When television presenter Kirstie Allsopp allowed her 15-year-old son Oscar to go Interrailing with a friend last summer, it sparked a heated debate. Did her decision constitute a ‘child protection concern’ as the social worker who contacted her contended? Or was Allsopp rejecting the ‘risk averse’ culture that she believes is damaging Britain’s young people?
It got me thinking about my own solo travels in 1970 when I was just months older than Oscar. In a pre-internet age, I was unaware that my plan to travel overland to India would take me through some of the wildest and most lawless places on earth.
Post travels: a now worldly-wise Alan, 17
The route was sketched out with my friend Rod over a pint of Guinness at a Worthing pub named the Thieves’ Kitchen.
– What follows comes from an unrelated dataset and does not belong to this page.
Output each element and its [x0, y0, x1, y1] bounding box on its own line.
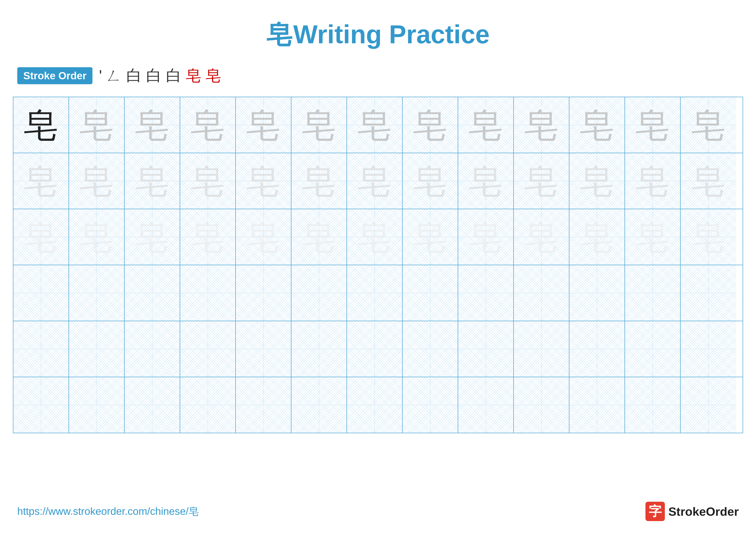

My parents didn’t object, but they clearly thought we’d be home in a few days.
Rod and I set off in November, taking a ferry to Holland before hitchhiking into Germany. I had £120, the clothes on my back, some paperbacks (Steppenwolf by Hermann Hesse and Graham Greene’s Stamboul Train) and a sleeping bag.
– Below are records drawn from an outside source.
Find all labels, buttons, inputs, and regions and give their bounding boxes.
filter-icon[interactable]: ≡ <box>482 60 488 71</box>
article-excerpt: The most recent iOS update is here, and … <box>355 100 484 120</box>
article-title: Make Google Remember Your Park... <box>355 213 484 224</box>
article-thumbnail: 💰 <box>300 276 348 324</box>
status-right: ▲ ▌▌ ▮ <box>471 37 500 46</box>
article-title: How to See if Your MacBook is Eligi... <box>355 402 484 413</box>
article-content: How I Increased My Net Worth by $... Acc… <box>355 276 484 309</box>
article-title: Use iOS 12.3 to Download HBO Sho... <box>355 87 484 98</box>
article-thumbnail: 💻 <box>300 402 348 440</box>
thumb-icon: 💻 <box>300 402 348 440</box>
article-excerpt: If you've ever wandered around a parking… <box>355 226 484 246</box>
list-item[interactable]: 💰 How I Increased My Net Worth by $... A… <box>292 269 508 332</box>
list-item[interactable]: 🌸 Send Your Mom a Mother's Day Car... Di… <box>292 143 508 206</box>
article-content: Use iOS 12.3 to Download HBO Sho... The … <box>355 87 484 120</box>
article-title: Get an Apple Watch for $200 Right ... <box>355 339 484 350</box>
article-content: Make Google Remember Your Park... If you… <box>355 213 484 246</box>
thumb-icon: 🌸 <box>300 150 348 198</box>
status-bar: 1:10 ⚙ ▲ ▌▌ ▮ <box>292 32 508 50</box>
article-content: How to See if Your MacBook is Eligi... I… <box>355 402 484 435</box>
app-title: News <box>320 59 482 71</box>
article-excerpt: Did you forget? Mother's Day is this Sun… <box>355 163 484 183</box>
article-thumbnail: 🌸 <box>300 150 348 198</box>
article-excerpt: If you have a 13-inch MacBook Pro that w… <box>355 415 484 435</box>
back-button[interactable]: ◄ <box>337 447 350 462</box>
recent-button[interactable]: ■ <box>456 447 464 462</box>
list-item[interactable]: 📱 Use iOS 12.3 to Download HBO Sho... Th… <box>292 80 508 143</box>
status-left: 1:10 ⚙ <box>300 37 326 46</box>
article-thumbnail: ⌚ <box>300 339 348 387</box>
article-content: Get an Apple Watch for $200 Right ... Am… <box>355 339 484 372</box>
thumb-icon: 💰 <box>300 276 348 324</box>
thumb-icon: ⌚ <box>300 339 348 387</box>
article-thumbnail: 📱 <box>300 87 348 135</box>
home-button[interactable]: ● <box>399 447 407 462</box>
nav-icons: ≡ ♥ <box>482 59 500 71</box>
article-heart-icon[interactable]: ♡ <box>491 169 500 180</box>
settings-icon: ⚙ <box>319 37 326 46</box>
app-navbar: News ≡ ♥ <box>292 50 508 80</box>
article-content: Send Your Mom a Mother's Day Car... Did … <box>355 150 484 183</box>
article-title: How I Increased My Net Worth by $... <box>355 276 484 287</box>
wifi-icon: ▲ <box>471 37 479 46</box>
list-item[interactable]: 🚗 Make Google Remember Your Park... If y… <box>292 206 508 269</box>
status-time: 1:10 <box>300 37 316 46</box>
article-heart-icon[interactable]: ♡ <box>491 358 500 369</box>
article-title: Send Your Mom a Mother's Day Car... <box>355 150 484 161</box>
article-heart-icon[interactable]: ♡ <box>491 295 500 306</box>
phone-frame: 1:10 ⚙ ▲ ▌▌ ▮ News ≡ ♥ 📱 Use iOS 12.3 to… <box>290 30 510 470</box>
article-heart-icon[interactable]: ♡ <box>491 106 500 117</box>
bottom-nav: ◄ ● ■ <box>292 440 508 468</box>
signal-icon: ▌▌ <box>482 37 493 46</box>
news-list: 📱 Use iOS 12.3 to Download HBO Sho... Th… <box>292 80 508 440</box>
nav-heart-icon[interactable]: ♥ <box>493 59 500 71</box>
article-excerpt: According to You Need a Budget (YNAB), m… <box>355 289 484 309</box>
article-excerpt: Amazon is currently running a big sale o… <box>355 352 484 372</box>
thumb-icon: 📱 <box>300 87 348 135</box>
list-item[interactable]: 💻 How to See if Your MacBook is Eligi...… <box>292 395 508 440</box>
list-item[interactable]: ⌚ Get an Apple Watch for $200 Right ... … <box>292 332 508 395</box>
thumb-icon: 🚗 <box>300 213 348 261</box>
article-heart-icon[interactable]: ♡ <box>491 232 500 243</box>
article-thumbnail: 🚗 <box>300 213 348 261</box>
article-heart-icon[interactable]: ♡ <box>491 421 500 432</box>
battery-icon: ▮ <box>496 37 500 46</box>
Delhi… the city of ‘life-changing’ mango lassis and vegetable thalis
Those first few days were freezing. We spent nights sleeping under autobahn bridges as we sought our next ride, waking up with bed rolls frozen solid. Sometimes movement was the only way to ward off the cold and we’d finish a half-empty bottle of wine then walk ten miles to get the blood flowing. One night we watched a lorry crash on the icy road, its wheel bouncing past us. Rod gave up after four days, leaving me in Belgrade, then still behind the Iron Curtain. It was the loneliest moment of my life, like being lost on the moon.
Pressing on alone, I got to Thessaloniki in Greece before catching a train to Istanbul. With all the unfamiliar smells of spices and incense and the intense heat, I had my first taste of the East. I washed up in a hotel called the Gulhane, which was cheap, although mostly frequented by Italian junkies. I wandered around the Grand Bazaar, saw the Blue Mosque and visited the legendary Pudding Shop – a popular restaurant that was something of a bulletin board for travellers looking to message, meet and head east in the days before online. It had recently hosted a couple of ambitious hippie types, named Blair and Clinton.
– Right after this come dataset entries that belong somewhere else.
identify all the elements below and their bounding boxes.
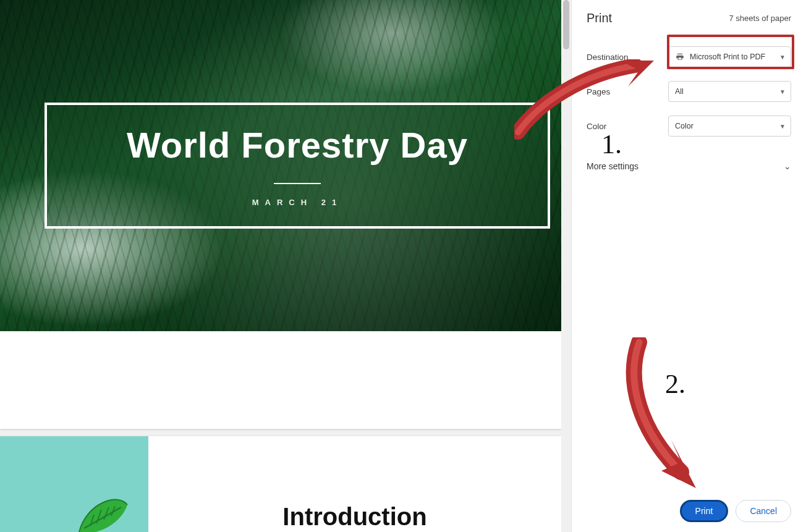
scrollbar-thumb[interactable] — [563, 0, 569, 49]
chevron-down-icon: ▼ — [779, 54, 786, 61]
leaf-icon — [75, 496, 129, 532]
chevron-down-icon: ⌄ — [784, 161, 791, 171]
print-button-label: Print — [695, 506, 713, 516]
more-settings-toggle[interactable]: More settings ⌄ — [587, 159, 791, 174]
preview-page-1: World Forestry Day MARCH 21 — [0, 0, 561, 429]
hero-divider — [274, 183, 321, 184]
print-panel: Print 7 sheets of paper Destination Micr… — [571, 0, 806, 532]
pages-select[interactable]: All ▼ — [668, 81, 791, 102]
more-settings-label: More settings — [587, 161, 638, 171]
hero-title: World Forestry Day — [127, 124, 468, 166]
print-preview-pane: World Forestry Day MARCH 21 — [0, 0, 571, 532]
cancel-button-label: Cancel — [750, 506, 777, 516]
annotation-number-1: 1. — [601, 129, 622, 160]
destination-select[interactable]: Microsoft Print to PDF ▼ — [668, 46, 791, 67]
destination-value: Microsoft Print to PDF — [690, 53, 765, 61]
preview-scrollbar[interactable] — [561, 0, 571, 532]
preview-page-2: Introduction — [0, 436, 561, 532]
annotation-number-2: 2. — [665, 368, 685, 400]
print-button[interactable]: Print — [680, 500, 729, 522]
printer-icon — [675, 53, 685, 61]
destination-label: Destination — [587, 53, 668, 62]
intro-title: Introduction — [282, 503, 426, 531]
hero-date: MARCH 21 — [252, 198, 342, 207]
pages-value: All — [675, 87, 684, 96]
color-value: Color — [675, 122, 694, 130]
panel-title: Print — [587, 11, 612, 25]
chevron-down-icon: ▼ — [779, 123, 786, 130]
sheet-count: 7 sheets of paper — [729, 14, 791, 23]
cancel-button[interactable]: Cancel — [736, 500, 791, 522]
color-select[interactable]: Color ▼ — [668, 116, 791, 137]
color-label: Color — [587, 122, 668, 131]
pages-label: Pages — [587, 87, 668, 96]
chevron-down-icon: ▼ — [779, 88, 786, 95]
In Kathmandu, Alan endured a monsoon – and dysentery
After a few days I mustered the courage to take a train through Turkey, including a trip on a storm-tossed Lake Van. Crossing the Iranian border, I headed towards Tehran with the Elburz Mountains providing a lovely and unexpectedly alpine backdrop. The city, with its American cars and modern buildings, surprised me after the Oriental atmosphere of Istanbul. It was all very modern as the Shah was yet to be deposed.
I was travelling with no maps and, of course, no mobile phone. Nobody in the world had any idea where I was. In Herat, in Afghanistan, it was as if I’d entered a time machine and travelled back centuries.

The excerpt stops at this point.